Task directions: Quote the listing below in its entirety, omitting every image.

Provided records:

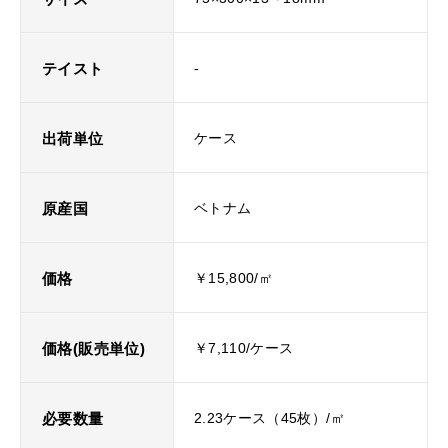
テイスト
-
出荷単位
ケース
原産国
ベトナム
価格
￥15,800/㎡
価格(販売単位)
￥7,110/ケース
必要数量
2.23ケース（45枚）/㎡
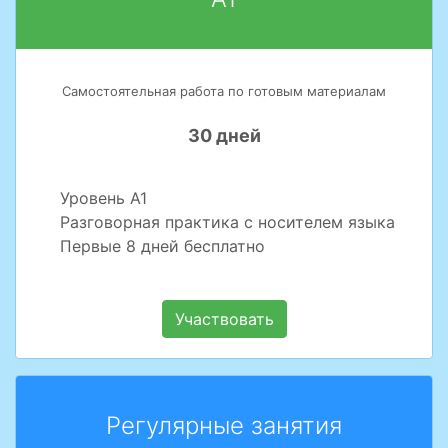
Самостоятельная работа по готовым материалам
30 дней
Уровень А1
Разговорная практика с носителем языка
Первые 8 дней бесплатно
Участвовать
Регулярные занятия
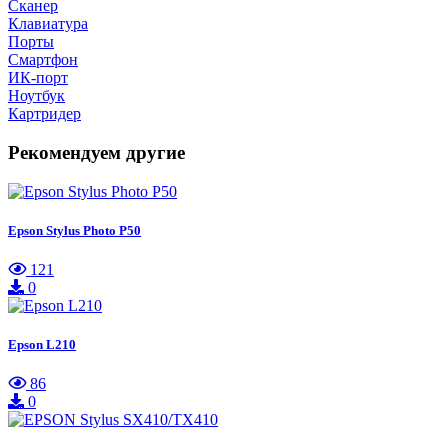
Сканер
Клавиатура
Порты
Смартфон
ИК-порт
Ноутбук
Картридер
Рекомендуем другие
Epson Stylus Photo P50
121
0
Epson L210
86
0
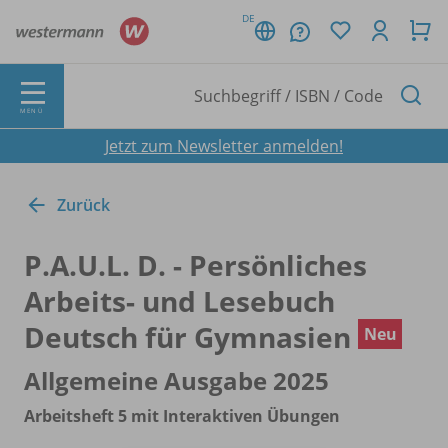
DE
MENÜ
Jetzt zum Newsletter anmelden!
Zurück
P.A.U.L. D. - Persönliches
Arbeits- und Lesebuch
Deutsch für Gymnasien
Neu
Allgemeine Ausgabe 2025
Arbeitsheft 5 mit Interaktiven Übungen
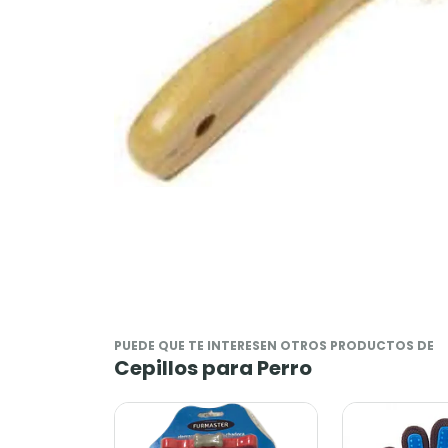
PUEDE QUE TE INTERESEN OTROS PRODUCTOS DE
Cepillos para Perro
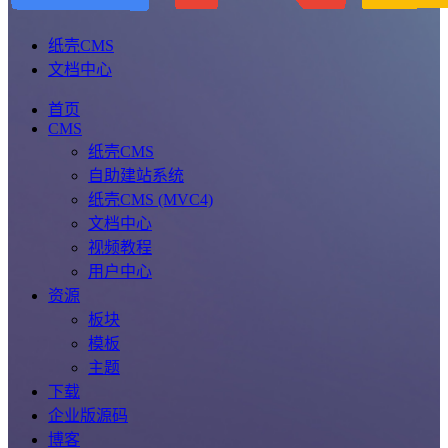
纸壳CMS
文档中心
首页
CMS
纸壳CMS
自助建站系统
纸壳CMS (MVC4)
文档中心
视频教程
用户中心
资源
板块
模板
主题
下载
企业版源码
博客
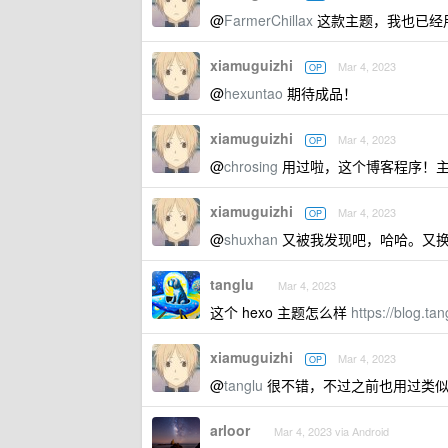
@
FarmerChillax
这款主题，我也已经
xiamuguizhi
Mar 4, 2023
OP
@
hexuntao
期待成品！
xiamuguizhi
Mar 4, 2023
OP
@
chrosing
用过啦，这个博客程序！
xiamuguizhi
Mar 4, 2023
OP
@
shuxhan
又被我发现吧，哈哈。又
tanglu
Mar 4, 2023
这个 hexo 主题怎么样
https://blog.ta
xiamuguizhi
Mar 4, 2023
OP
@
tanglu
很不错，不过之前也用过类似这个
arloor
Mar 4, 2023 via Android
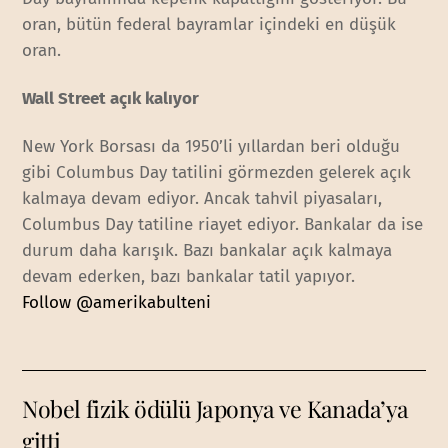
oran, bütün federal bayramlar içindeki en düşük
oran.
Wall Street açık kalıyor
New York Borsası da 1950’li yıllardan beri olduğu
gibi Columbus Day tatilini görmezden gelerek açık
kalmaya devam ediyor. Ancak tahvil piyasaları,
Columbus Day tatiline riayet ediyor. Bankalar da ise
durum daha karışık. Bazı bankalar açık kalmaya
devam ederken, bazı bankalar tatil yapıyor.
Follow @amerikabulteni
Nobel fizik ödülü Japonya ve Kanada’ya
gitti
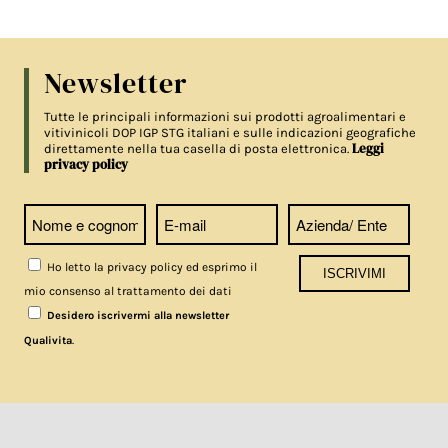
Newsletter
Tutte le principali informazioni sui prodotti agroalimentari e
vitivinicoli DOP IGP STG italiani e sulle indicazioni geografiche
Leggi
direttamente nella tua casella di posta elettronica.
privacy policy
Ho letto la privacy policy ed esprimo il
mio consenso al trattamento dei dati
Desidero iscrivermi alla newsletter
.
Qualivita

Your solution:
テイスト
-
出荷単位
ケース
原産国
ベトナム
価格
￥15,800/㎡
価格(販売単位)
￥7,110/ケース
必要数量
2.23ケース（45枚）/㎡
Самостоятельная работа по готовым материалам
30 дней
Уровень А1
Разговорная практика с носителем языка
Первые 8 дней бесплатно
Участвовать
Регулярные занятия
Сканер
Клавиатура
Порты
Смартфон
ИК-порт
Ноутбук
Картридер
Рекомендуем другие
Epson Stylus Photo P50
121
0
Epson L210
86
0
DE
MENÜ
Jetzt zum Newsletter anmelden!
Zurück
P.A.U.L. D. - Persönliches
Arbeits- und Lesebuch
Deutsch für Gymnasien
Neu
Allgemeine Ausgabe 2025
Arbeitsheft 5 mit Interaktiven Übungen
PUEDE QUE TE INTERESEN OTROS PRODUCTOS DE
Cepillos para Perro
纸壳CMS
文档中心
首页
CMS
纸壳CMS
自助建站系统
纸壳CMS (MVC4)
文档中心
视频教程
用户中心
资源
板块
模板
主题
下载
企业版源码
博客
@
FarmerChillax
这款主题，我也已经
xiamuguizhi
Mar 4, 2023
OP
@
hexuntao
期待成品！
xiamuguizhi
Mar 4, 2023
OP
@
chrosing
用过啦，这个博客程序！
xiamuguizhi
Mar 4, 2023
OP
@
shuxhan
又被我发现吧，哈哈。又
tanglu
Mar 4, 2023
这个 hexo 主题怎么样
https://blog.ta
xiamuguizhi
Mar 4, 2023
OP
@
tanglu
很不错，不过之前也用过类似这个
arloor
Mar 4, 2023 via Android
oran, bütün federal bayramlar içindeki en düşük
oran.
Wall Street açık kalıyor
New York Borsası da 1950’li yıllardan beri olduğu
gibi Columbus Day tatilini görmezden gelerek açık
kalmaya devam ediyor. Ancak tahvil piyasaları,
Columbus Day tatiline riayet ediyor. Bankalar da ise
durum daha karışık. Bazı bankalar açık kalmaya
devam ederken, bazı bankalar tatil yapıyor.
Follow @amerikabulteni
Nobel fizik ödülü Japonya ve Kanada’ya
gitti
Newsletter
Tutte le principali informazioni sui prodotti agroalimentari e
vitivinicoli DOP IGP STG italiani e sulle indicazioni geografiche
Leggi
direttamente nella tua casella di posta elettronica.
privacy policy
Ho letto la privacy policy ed esprimo il
mio consenso al trattamento dei dati
Desidero iscrivermi alla newsletter
.
Qualivita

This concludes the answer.